This section explains the relevance of the regression models for trip generation, mode choice, traffic flow-speed-density relationship, traffic safety, and appropriate sample size for spot speed study to transportation engineering coursework.
The trip generation step is the first of the four-step process for estimating travel demand for infrastructure planning. It involves estimating the number of trips made to and from each traffic analysis zone (TAZ). Trip generation models are estimated based on land use and trip-making data. They use either linear regression or cross-tabulation of household characteristics. Simple linear regression is described in the section above titled “ Compute and Interpret Simple Linear Regression Between Two Variables” , and the tools to conduct the linear regression are discussed in “ Data Analysis Tools (Spreadsheets and Basic Programming)”.
Estimation of Mode Choice is also part of the four-step process for estimating travel demand.
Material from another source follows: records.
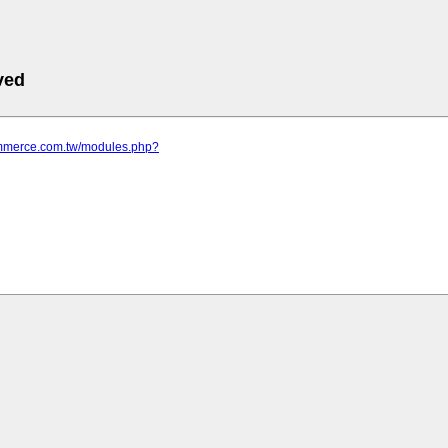
ved
commerce.com.tw/modules.php?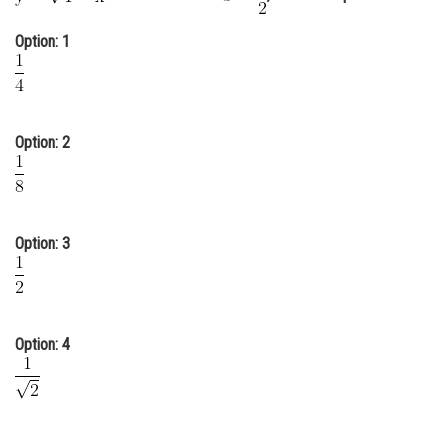
Online Courses and Certifications
Option: 1
Medicine and Allied Sciences
Law
Option: 2
Animation and Design
Media, Mass Communication and
Journalism
Finance & Accounts
Option: 3
Option: 4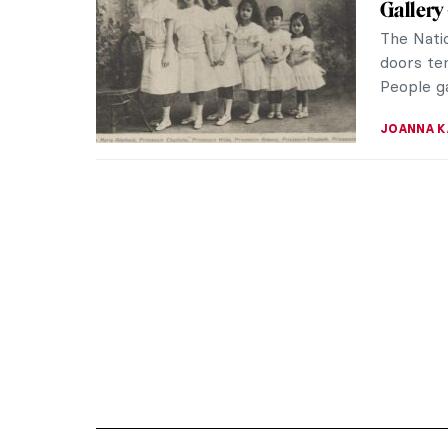
Gallery
The Natio
doors tem
People ga
JOANNA 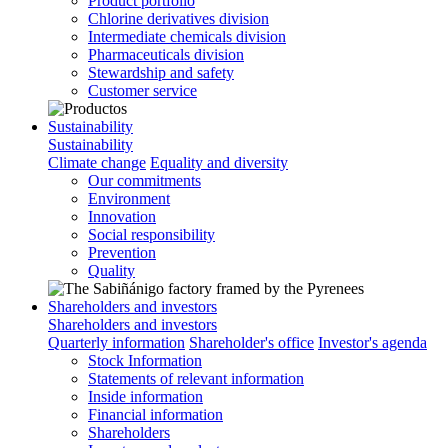
Product portfolio
Chlorine derivatives division
Intermediate chemicals division
Pharmaceuticals division
Stewardship and safety
Customer service
Sustainability
Sustainability
Climate change
Equality and diversity
Our commitments
Environment
Innovation
Social responsibility
Prevention
Quality
Shareholders and investors
Shareholders and investors
Quarterly information
Shareholder's office
Investor's agenda
Stock Information
Statements of relevant information
Inside information
Financial information
Shareholders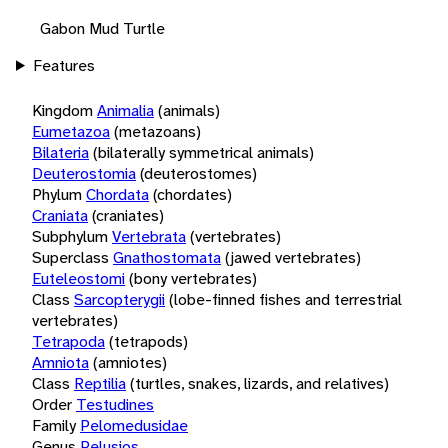
Gabon Mud Turtle
Features
Kingdom
Animalia
(animals)
Eumetazoa
(metazoans)
Bilateria
(bilaterally symmetrical animals)
Deuterostomia
(deuterostomes)
Phylum
Chordata
(chordates)
Craniata
(craniates)
Subphylum
Vertebrata
(vertebrates)
Superclass
Gnathostomata
(jawed vertebrates)
Euteleostomi
(bony vertebrates)
Class
Sarcopterygii
(lobe-finned fishes and terrestrial
vertebrates)
Tetrapoda
(tetrapods)
Amniota
(amniotes)
Class
Reptilia
(turtles, snakes, lizards, and relatives)
Order
Testudines
Family
Pelomedusidae
Genus
Pelusios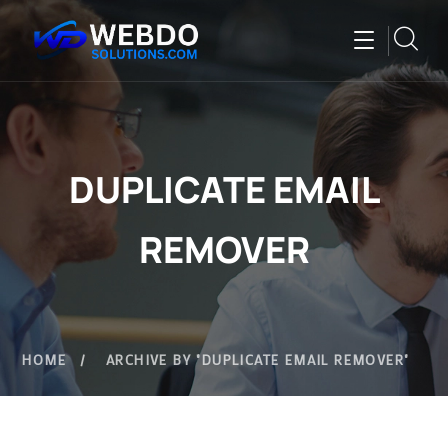
DUPLICATE EMAIL
REMOVER
HOME
ARCHIVE BY "DUPLICATE EMAIL REMOVER"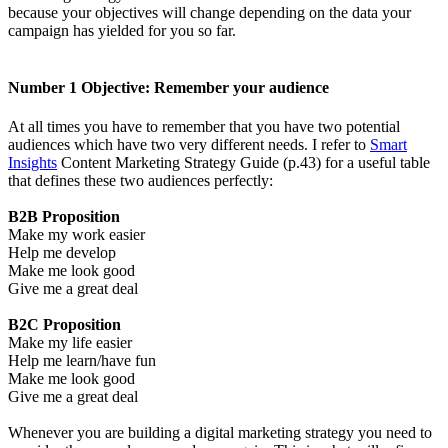
because your objectives will change depending on the data your
campaign has yielded for you so far.
Number 1 Objective: Remember your audience
At all times you have to remember that you have two potential
audiences which have two very different needs. I refer to
Smart
Insights
Content Marketing Strategy Guide (p.43) for a useful table
that defines these two audiences perfectly:
B2B Proposition
Make my work easier
Help me develop
Make me look good
Give me a great deal
B2C Proposition
Make my life easier
Help me learn/have fun
Make me look good
Give me a great deal
Whenever you are building a digital marketing strategy you need to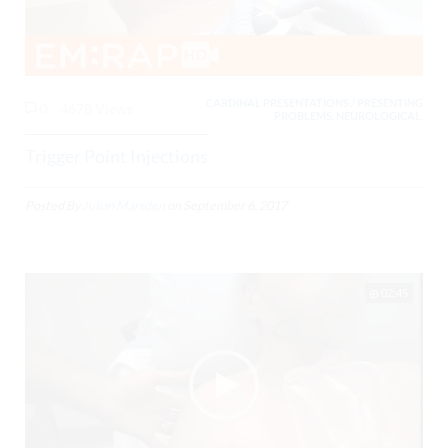
CARDINAL PRESENTATIONS / PRESENTING
0
4678 Views
PROBLEMS, NEUROLOGICAL,
Trigger Point Injections
Posted By
Julian Marsden
on
September 6, 2017
02:45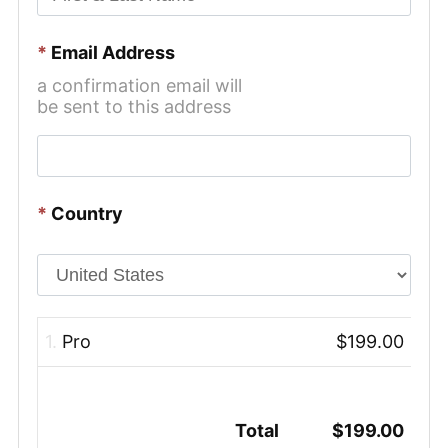
*
Email Address
a confirmation email will
be sent to this address
*
Country
1.
Pro
$199.00
Total
$199.00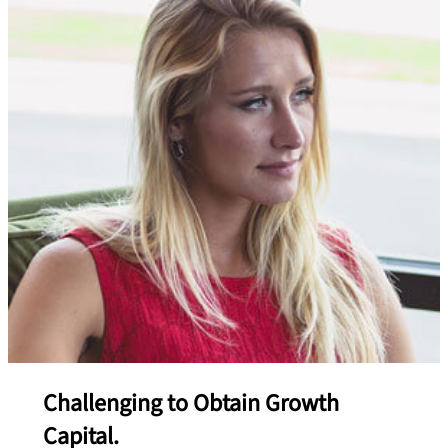
Challenging to Obtain Growth
Capital.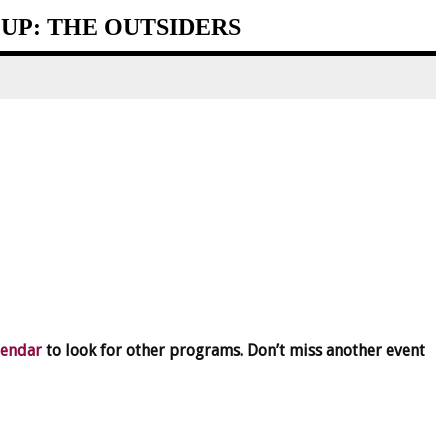
UP: THE OUTSIDERS
lendar
to look for other programs. Don’t miss another event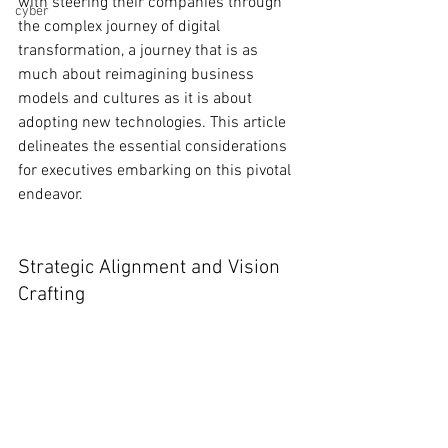
with steering their companies through 
cyber
the complex journey of digital 
transformation, a journey that is as 
much about reimagining business 
models and cultures as it is about 
adopting new technologies. This article 
delineates the essential considerations 
for executives embarking on this pivotal 
endeavor.
Strategic Alignment and Vision 
Crafting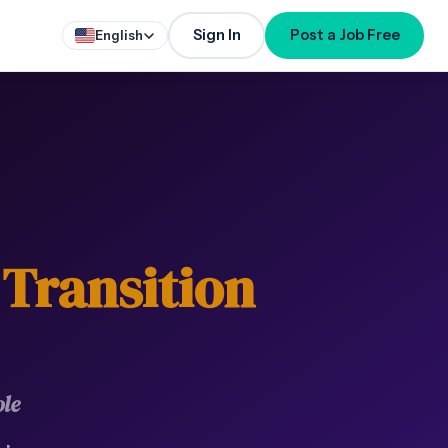
Sign In
Post a Job Free
English
 Transition
le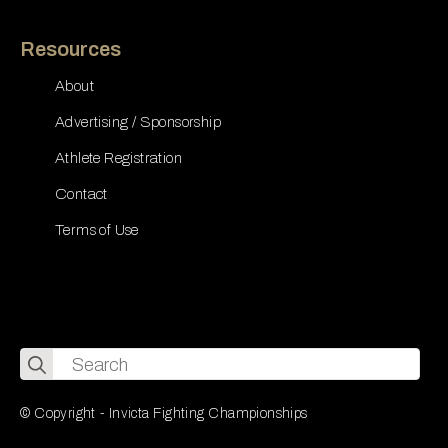
Resources
About
Advertising / Sponsorship
Athlete Registration
Contact
Terms of Use
Search
for:
© Copyright - Invicta Fighting Championships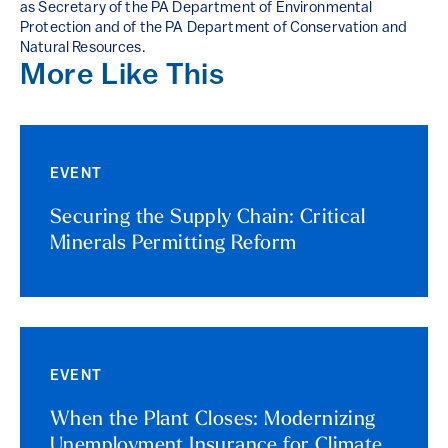
as Secretary of the PA Department of Environmental
Protection and of the PA Department of Conservation and
Natural Resources.
More Like This
EVENT
Securing the Supply Chain: Critical
Minerals Permitting Reform
EVENT
When the Plant Closes: Modernizing
Unemployment Insurance for Climate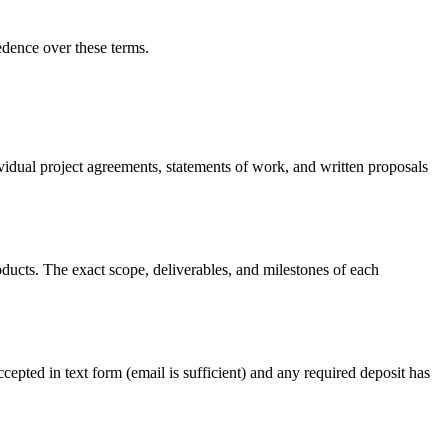
edence over these terms.
ividual project agreements, statements of work, and written proposals
ducts. The exact scope, deliverables, and milestones of each
cepted in text form (email is sufficient) and any required deposit has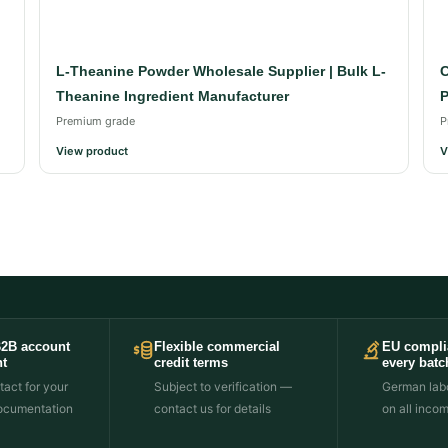
L-Theanine Powder Wholesale Supplier | Bulk L-
C
Theanine Ingredient Manufacturer
P
Premium grade
P
View product
V
B2B account
Flexible commercial
EU compli
t
credit terms
every batc
act for your
Subject to verification —
German labo
ocumentation
contact us for details
on all inco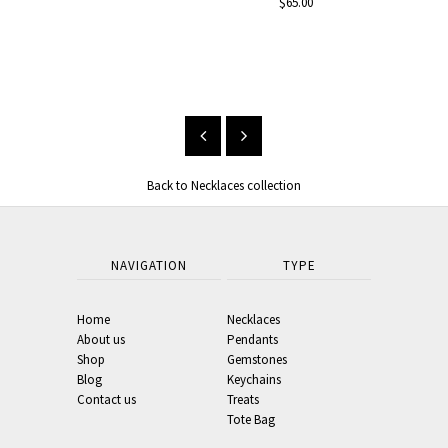
$65.00
Black 
Neckl
From $33.00
Back to Necklaces collection
NAVIGATION
TYPE
Home
Necklaces
About us
Pendants
Shop
Gemstones
Blog
Keychains
Contact us
Treats
Tote Bag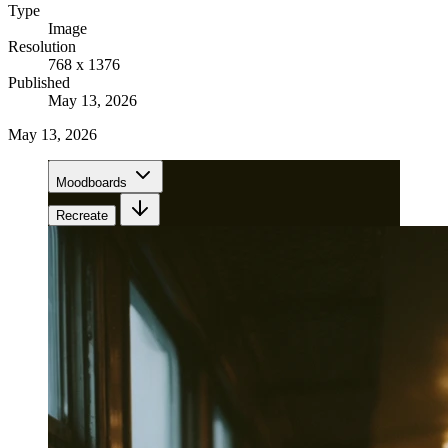
Type
Image
Resolution
768 x 1376
Published
May 13, 2026
May 13, 2026
Moodboards
Recreate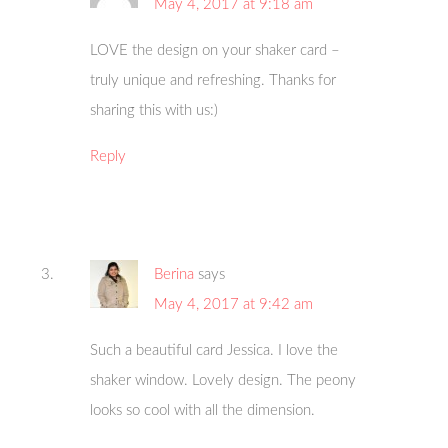
May 4, 2017 at 9:18 am
LOVE the design on your shaker card –
truly unique and refreshing. Thanks for
sharing this with us:)
Reply
Berina
says
May 4, 2017 at 9:42 am
Such a beautiful card Jessica. I love the
shaker window. Lovely design. The peony
looks so cool with all the dimension.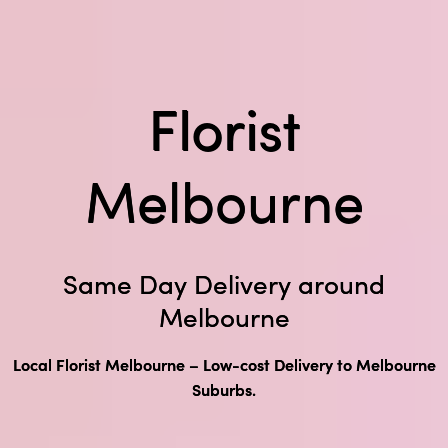
Florist
Melbourne
Same Day Delivery around
Melbourne
Local Florist Melbourne – Low-cost Delivery to Melbourne
Suburbs.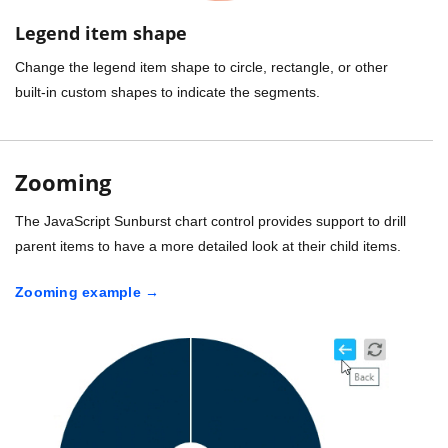
Legend item shape
Change the legend item shape to circle, rectangle, or other
built-in custom shapes to indicate the segments.
Zooming
The JavaScript Sunburst chart control provides support to drill
parent items to have a more detailed look at their child items.
Zooming example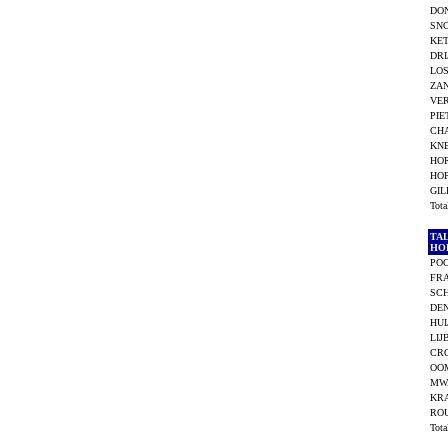
DO
SNO
KET
DRI
LOS
ZAN
VE
PIE
CHA
KNE
HO
HO
GI
Tot
TA
HO
POO
FR
SCH
DEN
HUI
LIJ
CR
OOM
MW
KR
RO
Tot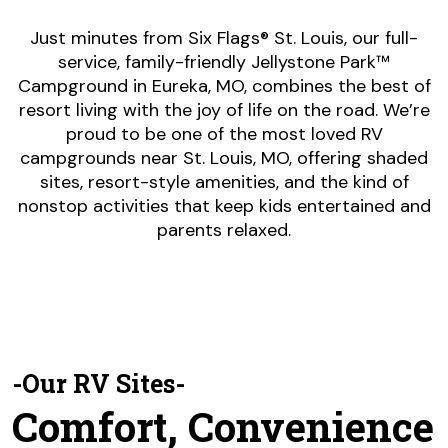
Just minutes from Six Flags® St. Louis, our full-
service, family-friendly Jellystone Park™
Campground in Eureka, MO, combines the best of
resort living with the joy of life on the road. We’re
proud to be one of the most loved RV
campgrounds near St. Louis, MO, offering shaded
sites, resort-style amenities, and the kind of
nonstop activities that keep kids entertained and
parents relaxed.
-Our RV Sites-
Comfort, Convenience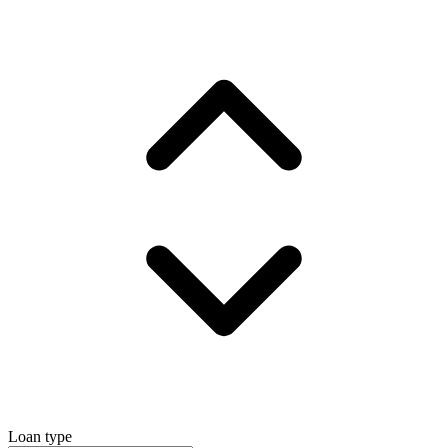
Loan type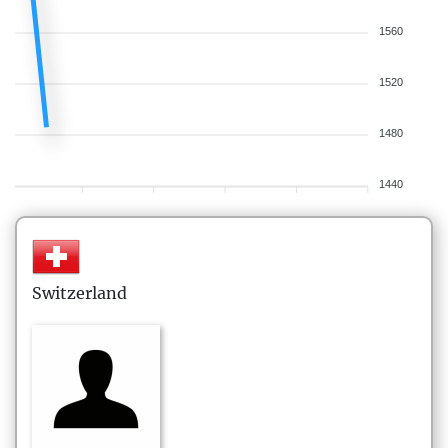
1560
1520
1480
1440
Switzerland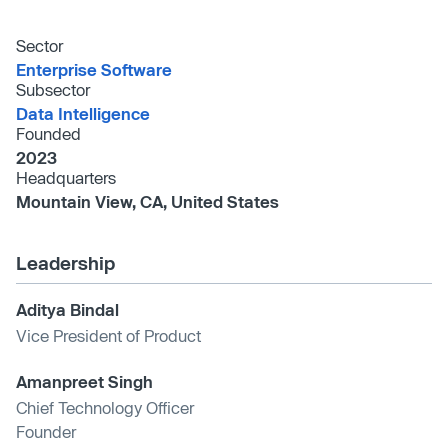
Sector
Enterprise Software
Subsector
Data Intelligence
Founded
2023
Headquarters
Mountain View, CA, United States
Leadership
Aditya Bindal
Vice President of Product
Amanpreet Singh
Chief Technology Officer
Founder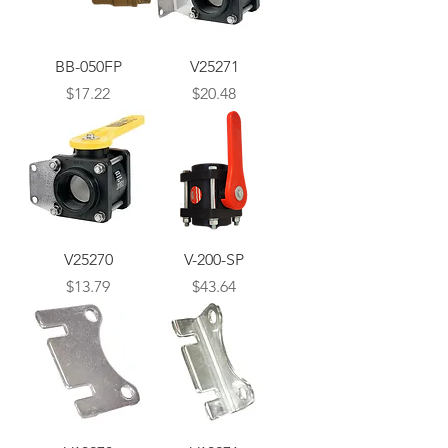
BB-050FP
V25271
Price
Price
$17.22
$20.48
V25270
V-200-SP
Price
Price
$13.79
$43.64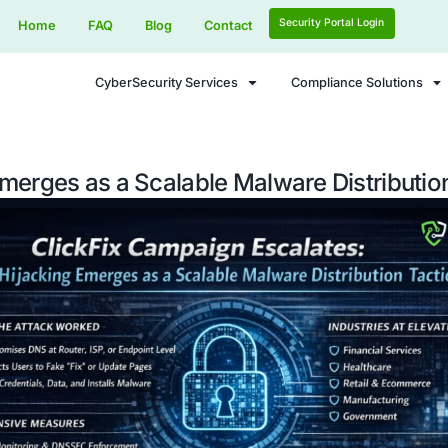
Home
FAQ
Blog
Contact
CyberSecurity Services
acking Emerges as a Scalable Mal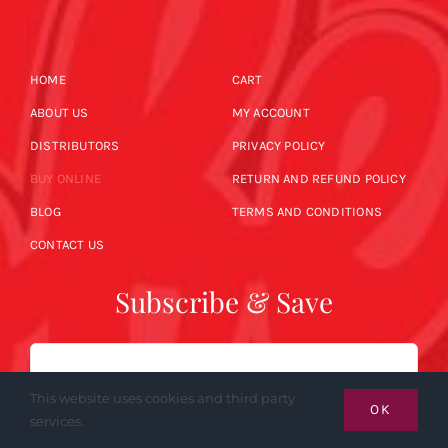
HOME
CART
ABOUT US
MY ACCOUNT
DISTRIBUTORS
PRIVACY POLICY
BUY ONLINE
RETURN AND REFUND POLICY
BLOG
TERMS AND CONDITIONS
CONTACT US
Subscribe & Save
Email
This website uses cookies and third party
OK
services.
SUBSCRIBE NOW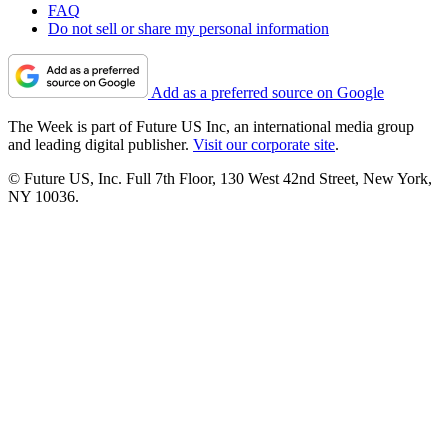
FAQ
Do not sell or share my personal information
Add as a preferred source on Google
The Week is part of Future US Inc, an international media group
and leading digital publisher.
Visit our corporate site
.
© Future US, Inc. Full 7th Floor, 130 West 42nd Street, New York,
NY 10036.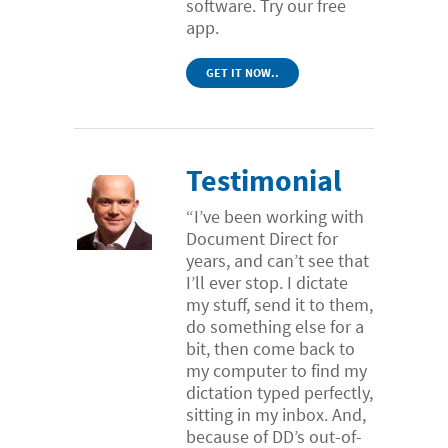
software. Try our free
app.
GET IT NOW..
Testimonial
“I’ve been working with
Document Direct for
years, and can’t see that
I’ll ever stop. I dictate
my stuff, send it to them,
do something else for a
bit, then come back to
my computer to find my
dictation typed perfectly,
sitting in my inbox. And,
because of DD’s out-of-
It entails estimating the trip makers’ transportation mode (drive alone, walk, take public transit, etc.) choices. The results of this step are the counts of trips categorized by mode. The most popular mode choice model is the discrete choice, multinomial logit model. Hypothesis tests are conducted for the estimated model parameters to assess whether they are “statistically significant.” The section titled “ Use Specific Significance Tests Including, Z-Test, T-Test (one and two samples), Chi-Squared Test” of this chapter provides extensive information on hypothesis testing.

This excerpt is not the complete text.